Work item: If a line in the entries below includes "title", show that line.

Source data
++++++++++

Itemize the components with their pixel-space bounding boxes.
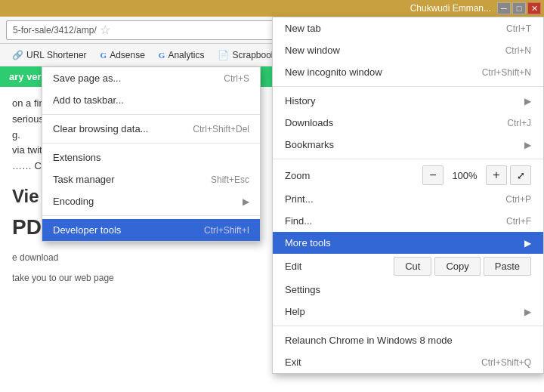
bookmark-analytics[interactable]: G Analytics [153,48,211,63]
menu-item-label: Help [285,306,518,317]
bookmark-scrapbook[interactable]: 📄 Scrapbook [212,48,281,63]
left-menu-item-label: Clear browsing data... [53,123,193,134]
menu-item-shortcut: Ctrl+P [505,194,531,205]
menu-separator [273,159,543,159]
menu-item-shortcut: Ctrl+T [506,23,531,34]
left-menu-item-label: Extensions [53,152,249,163]
left-menu-item-label: Encoding [53,196,240,207]
menu-item-shortcut: Ctrl+J [507,118,531,128]
chrome-menu-item-new-window[interactable]: New window Ctrl+N [273,39,543,61]
menu-item-label: History [285,95,518,106]
chrome-menu-item-help[interactable]: Help ▶ [273,301,543,323]
bookmark-url-shortener[interactable]: 🔗 URL Shortener [6,48,93,63]
menu-arrow-icon: ▶ [524,96,531,106]
left-menu-item-clear-browsing-data...[interactable]: Clear browsing data... Ctrl+Shift+Del [42,118,260,140]
left-menu-shortcut: Ctrl+Shift+Del [193,124,249,134]
menu-item-label: New tab [285,23,506,34]
paste-button[interactable]: Paste [484,257,531,276]
left-menu-item-label: Task manager [53,174,211,185]
zoom-minus-button[interactable]: − [422,165,444,185]
zoom-value: 100% [447,170,483,181]
chrome-menu-item-downloads[interactable]: Downloads Ctrl+J [273,112,543,134]
zoom-fullscreen-button[interactable]: ⤢ [510,165,531,185]
left-menu-item-label: Developer tools [53,224,204,236]
edit-row: Edit Cut Copy Paste [273,254,543,279]
menu-item-label: New incognito window [285,66,482,78]
zoom-plus-button[interactable]: + [486,165,507,185]
menu-arrow-icon: ▶ [524,307,531,317]
title-bar: Chukwudi Emman... ─ □ ✕ [0,0,544,17]
chrome-menu-item-find...[interactable]: Find... Ctrl+F [273,210,543,232]
left-menu-separator [42,114,260,115]
cut-button[interactable]: Cut [394,257,431,276]
menu-item-shortcut: Ctrl+Shift+N [482,67,531,78]
left-menu-item-save-page-as...[interactable]: Save page as... Ctrl+S [42,67,260,89]
menu-item-shortcut: Ctrl+F [506,216,531,227]
chrome-menu-item-new-tab[interactable]: New tab Ctrl+T [273,17,543,39]
chrome-menu-item-more-tools[interactable]: More tools ▶ [273,232,543,254]
left-menu-item-extensions[interactable]: Extensions [42,147,260,168]
chrome-menu-item-history[interactable]: History ▶ [273,90,543,112]
menu-item-label: Relaunch Chrome in Windows 8 mode [285,335,531,346]
left-menu-shortcut: Shift+Esc [211,174,249,185]
left-menu-arrow-icon: ▶ [243,196,249,207]
chrome-menu-item-relaunch-chrome-in-windows-8-mode[interactable]: Relaunch Chrome in Windows 8 mode [273,329,543,351]
bookmark-label-url: URL Shortener [26,50,87,60]
left-menu-separator [42,215,260,216]
chrome-menu-item-print...[interactable]: Print... Ctrl+P [273,188,543,210]
title-bar-buttons: ─ □ ✕ [497,2,541,14]
left-menu-item-add-to-taskbar...[interactable]: Add to taskbar... [42,89,260,111]
left-context-menu: Save page as... Ctrl+S Add to taskbar...… [42,66,261,242]
bookmark-label-adsense: Adsense [110,50,145,60]
menu-separator [273,326,543,326]
chrome-menu-item-new-incognito-window[interactable]: New incognito window Ctrl+Shift+N [273,61,543,83]
left-menu-shortcut: Ctrl+S [224,73,249,84]
left-menu-separator [42,143,260,144]
left-menu-item-encoding[interactable]: Encoding ▶ [42,190,260,212]
google-icon-adsense: G [100,51,107,60]
chrome-menu: New tab Ctrl+T New window Ctrl+N New inc… [272,17,544,374]
chrome-menu-item-settings[interactable]: Settings [273,279,543,301]
left-menu-item-task-manager[interactable]: Task manager Shift+Esc [42,168,260,190]
menu-item-label: Settings [285,284,531,295]
edit-label: Edit [285,261,391,272]
menu-item-shortcut: Ctrl+N [505,45,531,56]
menu-item-label: Downloads [285,117,507,128]
copy-button[interactable]: Copy [434,257,480,276]
chrome-menu-item-exit[interactable]: Exit Ctrl+Shift+Q [273,351,543,373]
zoom-label: Zoom [285,170,419,181]
menu-item-label: More tools [285,237,518,248]
google-icon-analytics: G [159,51,165,60]
left-menu-item-developer-tools[interactable]: Developer tools Ctrl+Shift+I [42,219,260,241]
menu-arrow-icon: ▶ [524,140,531,150]
star-icon[interactable]: ☆ [100,23,110,37]
menu-separator [273,86,543,87]
left-menu-item-label: Add to taskbar... [53,94,249,106]
menu-item-label: Find... [285,215,506,227]
menu-item-label: Exit [285,357,481,368]
bookmark-label-scrapbook: Scrapbook [232,50,275,60]
bookmark-icon-url: 🔗 [12,50,23,60]
title-bar-text: Chukwudi Emman... [0,3,497,14]
close-button[interactable]: ✕ [527,2,541,14]
zoom-row: Zoom − 100% + ⤢ [273,162,543,188]
minimize-button[interactable]: ─ [497,2,511,14]
chrome-menu-item-bookmarks[interactable]: Bookmarks ▶ [273,134,543,156]
bookmark-label-analytics: Analytics [168,50,204,60]
menu-item-label: Print... [285,193,505,205]
bookmark-adsense[interactable]: G Adsense [94,48,151,63]
menu-arrow-icon: ▶ [524,238,531,248]
menu-item-shortcut: Ctrl+Shift+Q [481,357,531,368]
left-menu-shortcut: Ctrl+Shift+I [204,225,249,236]
maximize-button[interactable]: □ [512,2,526,14]
scrapbook-icon: 📄 [218,50,229,60]
left-menu-item-label: Save page as... [53,73,224,84]
menu-item-label: New window [285,45,505,56]
menu-item-label: Bookmarks [285,139,518,150]
address-bar-text: 5-for-sale/3412/amp/ [13,25,97,35]
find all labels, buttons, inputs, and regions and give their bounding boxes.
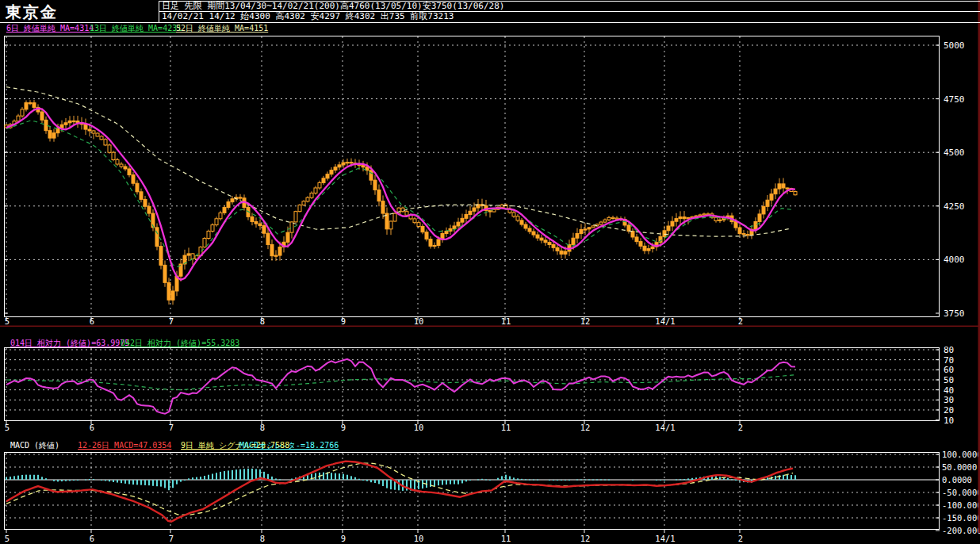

++++++++++

Solved exercise:
title-bar: Chukwudi Emman... ─ □ ✕ [0,0,544,17]
title-bar-buttons: ─ □ ✕ [497,2,541,14]
title-bar-text: Chukwudi Emman... [0,3,497,14]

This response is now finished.